Scarlett Johansson s’insurge contre OpenAI, accusant la société d’avoir utilisé une voix synthétique ressemblant étrangement à la sienne pour son chatbot ChatGPT. Après des menaces de poursuites judiciaires, OpenAI a suspendu l’utilisation de la voix controversée. Cette affaire soulève des questions cruciales sur les droits d’image et les enjeux éthiques de l’intelligence artificielle.

Une voix synthétique qui fait polémique.

La controverse a éclaté la semaine dernière lorsque OpenAI a présenté une mise à jour de son chatbot vocal, ChatGPT, intégrant une voix nommée « Sky » qui a rapidement été comparée à celle de Scarlett Johansson. L’actrice, célèbre pour son rôle dans le film Her (2013) où elle prêtait sa voix à une intelligence artificielle, a exprimé son indignation face à cette ressemblance frappante. Johansson a affirmé qu’OpenAI avait tenté de la recruter en septembre 2023 pour ce projet, une offre qu’elle avait déclinée.

Dans un communiqué relayé par les médias, l’actrice a déclaré : « Quand j’ai entendu la démo publiée, j’ai été choquée, en colère et incrédule que M. Altman [PDG d’OpenAI] ait mis au point une voix qui ressemblait si étrangement à la mienne que mes amis les plus proches et les médias ne pouvaient pas faire la différence. » Johansson accuse également Sam Altman d’avoir intentionnellement encouragé cette comparaison en publiant sur Twitter le mot « her », une référence explicite au film Her.

OpenAI suspend l’utilisation de la voix « Sky ».

Face à la polémique grandissante et sous pression juridique, OpenAI a annoncé le 20 mai la suspension de la voix « Sky ». Dans un communiqué, Sam Altman a déclaré : « Par respect pour Mme Johansson, nous avons suspendu l’utilisation de la voix de Sky dans nos produits. Nous nous excus ons auprès de Mme Johansson pour ne pas avoir mieux communiqué. » OpenAI a toutefois nié toute intention de copier la voix de l’actrice, affirmant que « Sky » avait été développée à partir d’une autre actrice professionnelle. La société a également publié un billet de blog détaillant le processus de création de ses voix synthétiques, parmi lesquelles « Breeze », « Cove », « Ember », « Juniper » et « Sky ».

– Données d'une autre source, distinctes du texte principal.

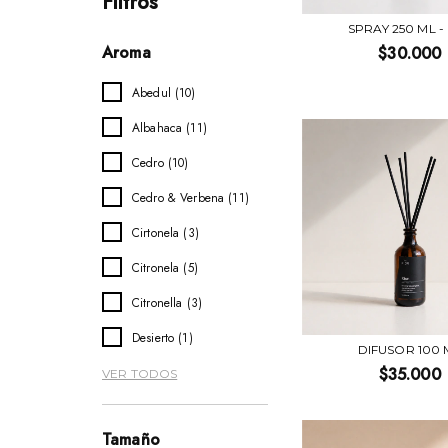
Filtros
SPRAY 250 ML -
Aroma
$30.000
Abedul (10)
Albahaca (11)
Cedro (10)
Cedro & Verbena (11)
Cirtonela (3)
Citronela (5)
Citronella (3)
Desierto (1)
DIFUSOR 100 
$35.000
VER TODOS
Tamaño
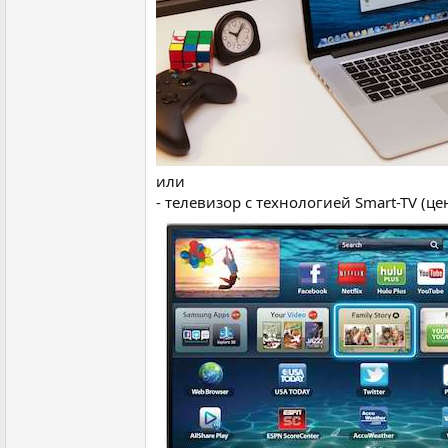
или
- телевизор с технологией Smart-TV (це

Malgré ces justifications, Johansson a maintenu sa position, expliquant avoir été contrainte d’engager des avocats pour enquêter sur la manière dont la voix avait été créée. Pour de nombreux experts, cette affaire met en lumière les dangers croissants des deepfakes et de l’utilisation abusive des droits à l’image et à la voix à l’ère de l’intelligence artificielle.

Une affaire symptomatique des défis juridiques et éthiques de l’IA.

Cette controverse n’est pas un cas isolé. OpenAI fait face à de multiples poursuites judiciaires pour l’utilisation présumée non autorisée de contenus protégés par le droit d’auteur lors de l’entraînement de ses modèles d’IA. Parmi les plaignants, on retrouve des figures influentes comme George R.R. Martin, auteur de Game of Thrones, ainsi que des institutions comme le New York Times.

Selon les experts juridiques, Johansson pourrait avoir une base solide pour poursuivre OpenAI, notamment en s’appuyant sur les lois californiennes sur le droit à l’image et à la voix. Ces lois interdisent l’utilisation non autorisée de l’identité d’une personne, y compris sa voix, à des fins commerciales. Des cas précédents, comme ceux impliquant les artistes Bette Midler et Tom Waits, renforcent la légitimité d’une telle démarche.

Dan Stein, directeur d’une société spécialisée dans la protection des droits vocaux, a souligné : « Utiliser la voix d’une personne sans son consentement est particulièrement invasif, surtout à une époque où la méfiance envers l’IA est omniprésente. » Johansson elle-même a déclaré : « À une époque où nous sommes tous aux prises avec les deepfakes et la protection de notre propre image, de notre propre travail, de notre propre identité, je pense que ces questions méritent une clarté absolue. » L’actrice appelle également à une législation plus stricte pour protéger les droits individuels face à l’essor des technologies génératives.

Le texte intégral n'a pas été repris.